● **TASK**:
Going through the material below, please gather all lines with the word "Aruba" in them.

Top of EXERCISE INPUT

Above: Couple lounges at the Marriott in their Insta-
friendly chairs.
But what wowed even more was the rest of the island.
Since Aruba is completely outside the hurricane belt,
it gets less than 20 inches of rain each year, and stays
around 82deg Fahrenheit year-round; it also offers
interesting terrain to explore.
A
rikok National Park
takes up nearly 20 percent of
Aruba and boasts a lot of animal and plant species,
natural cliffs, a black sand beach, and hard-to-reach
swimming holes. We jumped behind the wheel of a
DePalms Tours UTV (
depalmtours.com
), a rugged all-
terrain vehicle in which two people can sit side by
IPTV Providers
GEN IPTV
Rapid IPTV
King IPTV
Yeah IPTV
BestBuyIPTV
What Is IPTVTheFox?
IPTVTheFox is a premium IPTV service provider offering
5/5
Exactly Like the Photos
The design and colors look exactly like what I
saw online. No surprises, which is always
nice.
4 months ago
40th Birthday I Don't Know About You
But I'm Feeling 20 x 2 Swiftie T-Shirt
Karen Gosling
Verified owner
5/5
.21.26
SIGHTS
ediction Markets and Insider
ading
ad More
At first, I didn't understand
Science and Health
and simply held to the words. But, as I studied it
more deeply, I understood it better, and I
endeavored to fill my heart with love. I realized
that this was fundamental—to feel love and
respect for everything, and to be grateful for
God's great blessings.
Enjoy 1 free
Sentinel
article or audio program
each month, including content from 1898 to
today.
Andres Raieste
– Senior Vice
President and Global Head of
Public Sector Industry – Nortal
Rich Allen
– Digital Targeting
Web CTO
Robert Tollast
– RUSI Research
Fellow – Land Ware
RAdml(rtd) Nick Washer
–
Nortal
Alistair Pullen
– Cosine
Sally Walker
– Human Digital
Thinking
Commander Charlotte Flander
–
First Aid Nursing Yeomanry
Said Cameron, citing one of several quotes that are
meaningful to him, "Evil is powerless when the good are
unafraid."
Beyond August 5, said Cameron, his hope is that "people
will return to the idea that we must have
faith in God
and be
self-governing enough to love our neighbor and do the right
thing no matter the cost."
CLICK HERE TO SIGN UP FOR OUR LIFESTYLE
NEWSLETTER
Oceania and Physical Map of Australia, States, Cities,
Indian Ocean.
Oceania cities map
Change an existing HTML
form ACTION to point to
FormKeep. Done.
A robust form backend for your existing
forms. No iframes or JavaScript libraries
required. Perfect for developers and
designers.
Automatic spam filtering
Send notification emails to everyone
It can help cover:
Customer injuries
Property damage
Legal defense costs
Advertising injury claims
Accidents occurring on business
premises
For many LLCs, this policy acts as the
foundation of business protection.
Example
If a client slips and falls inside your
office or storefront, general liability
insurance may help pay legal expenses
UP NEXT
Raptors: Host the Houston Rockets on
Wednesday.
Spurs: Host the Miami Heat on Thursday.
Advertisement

Bottom of EXERCISE INPUT

● **ANSWER**:
Since Aruba is completely outside the hurricane belt,
Aruba and boasts a lot of animal and plant species,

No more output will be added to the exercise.